A Cultura de Anita Novinsy

A professora Anita Novinsky, que acaba de falecer, foi uma figura notável da Universidade de São Paulo, onde se dedicou aos estudos sobre cristãos-novos. Até quase 100 anos jamais abandonou esse tema, que foi o objeto principal dos seus escritos, entre os quais muitos livros.

Foi autora do livro “Cristãos-novos  na Bahia” e orientou 25 mestres e 18 doutores. Convenhamos que não é pouco.

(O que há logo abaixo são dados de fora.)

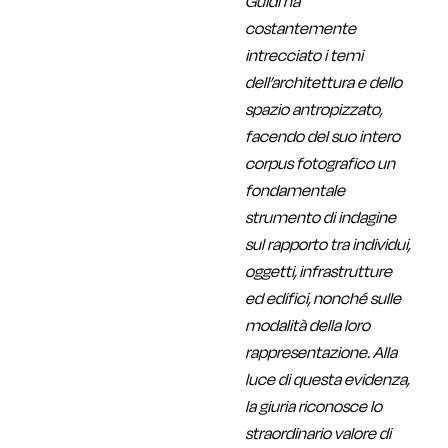
Guidi ha
costantemente
intrecciato i temi
dell’architettura e dello
spazio antropizzato,
facendo del suo intero
corpus fotografico un
fondamentale
strumento di indagine
sul rapporto tra individui,
oggetti, infrastrutture
ed edifici, nonché sulle
modalità della loro
rappresentazione. Alla
luce di questa evidenza,
la giuria riconosce lo
straordinario valore di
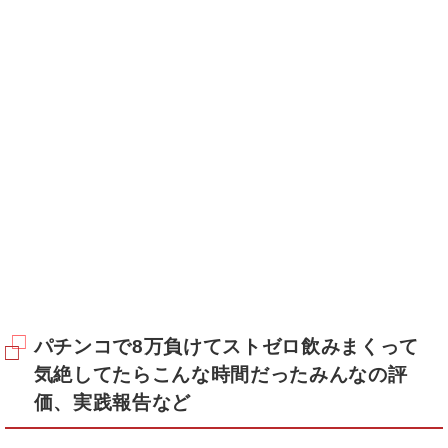
パチンコで8万負けてストゼロ飲みまくって
気絶してたらこんな時間だったみんなの評
価、実践報告など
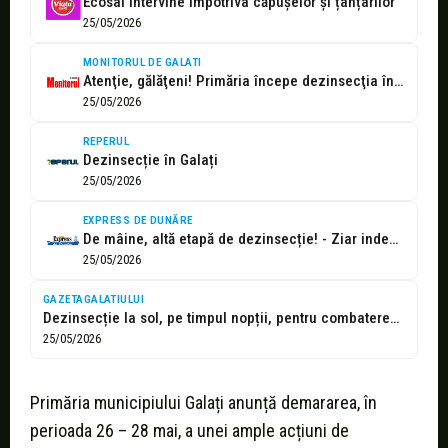
Ecosal intervine împotriva căpușelor și țânțarilor
25/05/2026
MONITORUL DE GALATI
Atenţie, gălăţeni! Primăria începe dezinsecţia în tot oraşul. Recomandări importante pentru apicultori
25/05/2026
REPERUL
Dezinsecție în Galați
25/05/2026
EXPRESS DE DUNĂRE
De mâine, altă etapă de dezinsecție! - Ziar independent din Galați
25/05/2026
GAZETAGALATIULUI
Dezinsecție la sol, pe timpul nopții, pentru combaterea căpușelor și altor insecte...
25/05/2026
Primăria municipiului Galați anunță demararea, în
perioada 26 – 28 mai, a unei ample acțiuni de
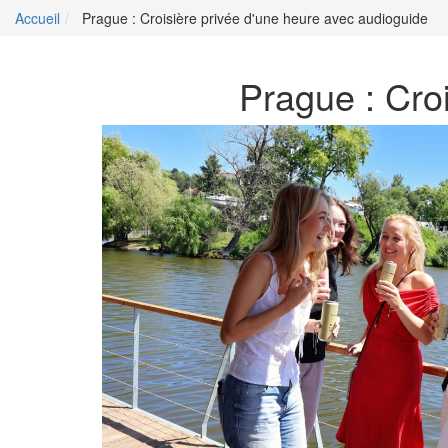
Accueil
Prague : Croisière privée d'une heure avec audioguide
Prague : Cro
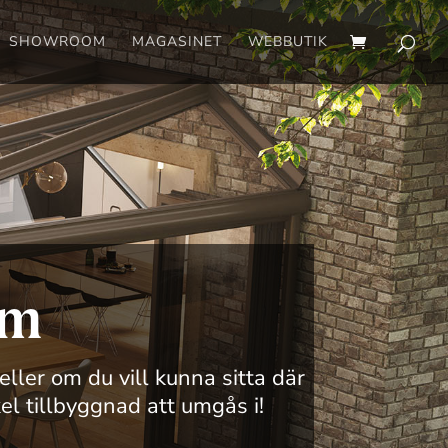
SHOWROOM
MAGASINET
WEBBUTIK
um
ler om du vill kunna sitta där
el tillbyggnad att umgås i!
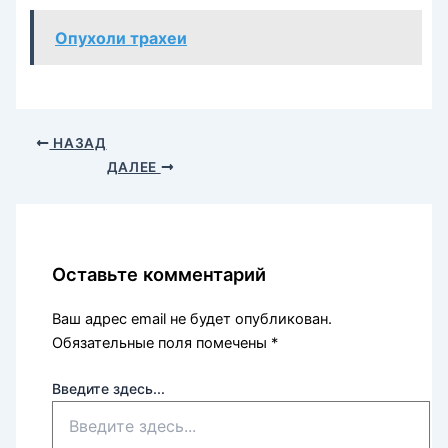
Опухоли трахеи
НАЗАД
ДАЛЕЕ
Оставьте комментарий
Ваш адрес email не будет опубликован.
Обязательные поля помечены
*
Введите здесь...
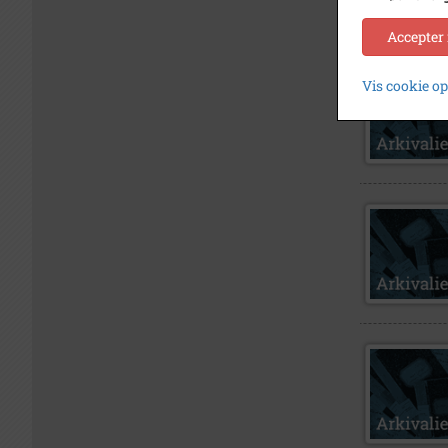
Accepter
Vis cookie o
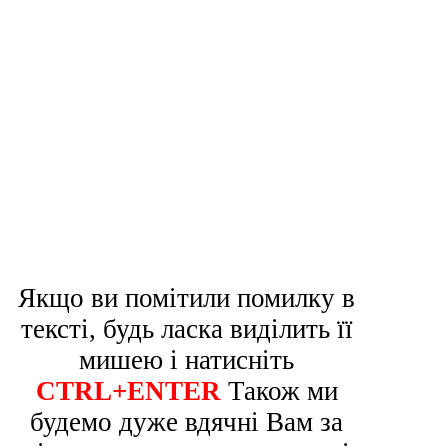
Якщо ви помітили помилку в
тексті, будь ласка виділить її
мишею і натисніть
CTRL+ENTER
Також ми
будемо дуже вдячні Вам за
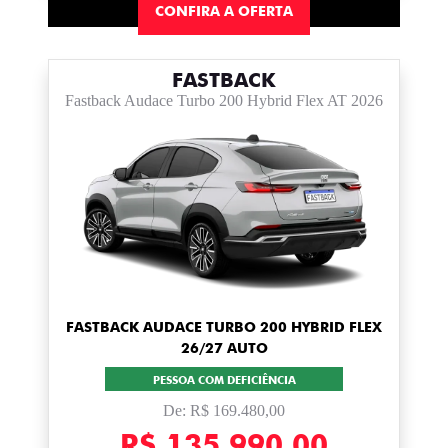
CONFIRA A OFERTA
FASTBACK
Fastback Audace Turbo 200 Hybrid Flex AT 2026
FASTBACK AUDACE TURBO 200 HYBRID FLEX
26/27 AUTO
PESSOA COM DEFICIÊNCIA
De: R$ 169.480,00
R$ 135.990,00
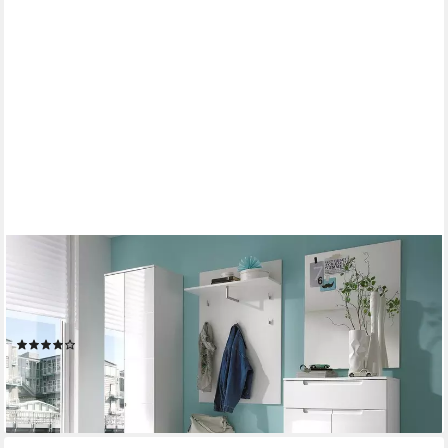
MOEBEL-DICH-AUF
Garderoben-Set SLICE, (Komplett-Set, 5-St.,
Garderobenschrank + Paneel + Bank + Spiegel +
Schuhkommode), Front MDF weiß Hochglanz
(7)
729,00 €
UVP
855,00 €
-15%
lieferbar in 4 Wochen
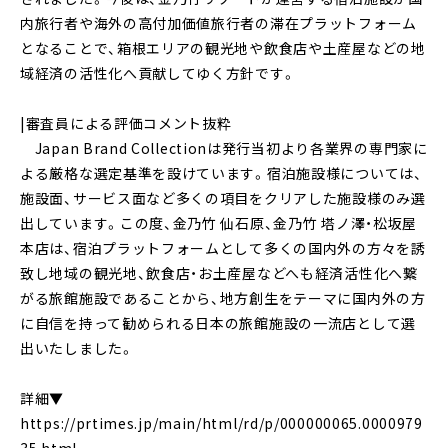
内旅行者や海外の高付加価値旅行者の滞在プラットフォーム
となることで、箱根エリアの観光地や飲食店や土産屋などの地
域経済の活性化へ貢献してゆく方針です。
|審査員による評価コメント抜粋
Japan Brand Collectionは発行当初より各業界の専門家に
よる厳格な選定基準を設けています。宿泊施設様については、
施設面、サービス面など多くの項目をクリアした施設様のみ選
出しています。この度、金乃竹 仙石原、金乃竹 塔ノ澤・松坂屋
本店は、宿泊プラットフォームとして多くの国内外の方々を誘
致し地域の観光地、飲食店・お土産屋などへも経済活性化へ繋
がる旅館施設であることから、地方創生をテーマに国内外の方
に自信を持って勧められる日本の旅館施設の一流店として選
出いたしました。
詳細▼
https://prtimes.jp/main/html/rd/p/000000065.0000979
35.html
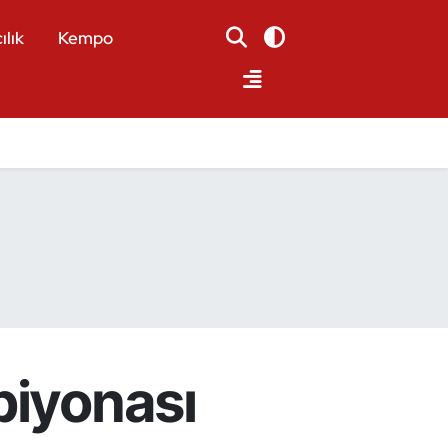
ılık
Kempo
piyonası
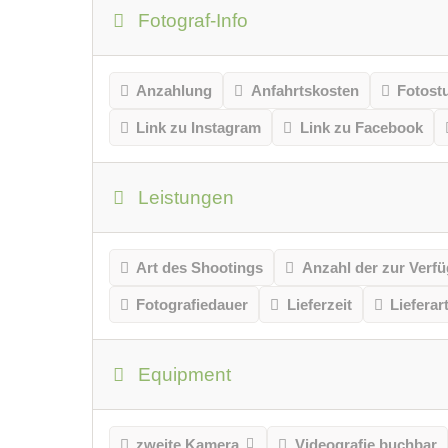
Fotograf-Info
Anzahlung
Anfahrtskosten
Fotost
Link zu Instagram
Link zu Facebook
Leistungen
Art des Shootings
Anzahl der zur Verfü
Fotografiedauer
Lieferzeit
Lieferar
Equipment
zweite Kamera
Videografie buchbar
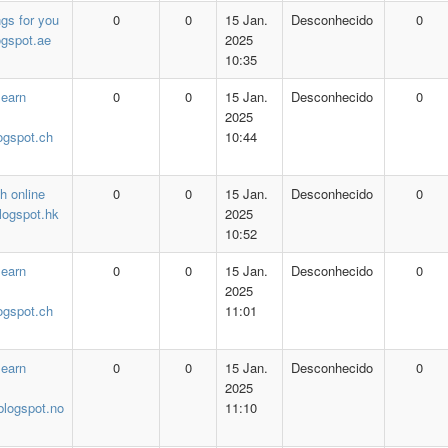
ngs for you
0
0
15 Jan.
Desconhecido
0
ogspot.ae
2025
10:35
 earn
0
0
15 Jan.
Desconhecido
0
2025
logspot.ch
10:44
h online
0
0
15 Jan.
Desconhecido
0
logspot.hk
2025
10:52
 earn
0
0
15 Jan.
Desconhecido
0
2025
logspot.ch
11:01
 earn
0
0
15 Jan.
Desconhecido
0
2025
blogspot.no
11:10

Tive com ela um convívio extremamente agradável, a partir de um encontro, no Rio de Janeiro, para a discussão das relações interreligiosas, em que ela defendeu ardorosamente as suas convicções sobre a importância do judaísmo.

Tive o prazer de fazer o prefácio do livro “Machado e os judeus”, por ela escrito, e que teve boa repercussão quando do seu lançamento. Mas Anita foi uma especialista em relação ao padre Antônio Vieira e o seu relevante trabalho em nosso país. Embora tenha depois dedicado o seu talento a estudos sobre o ceticismo, ela jamais abandonou a memória do padre Vieira e as suas boas relações com os judeus.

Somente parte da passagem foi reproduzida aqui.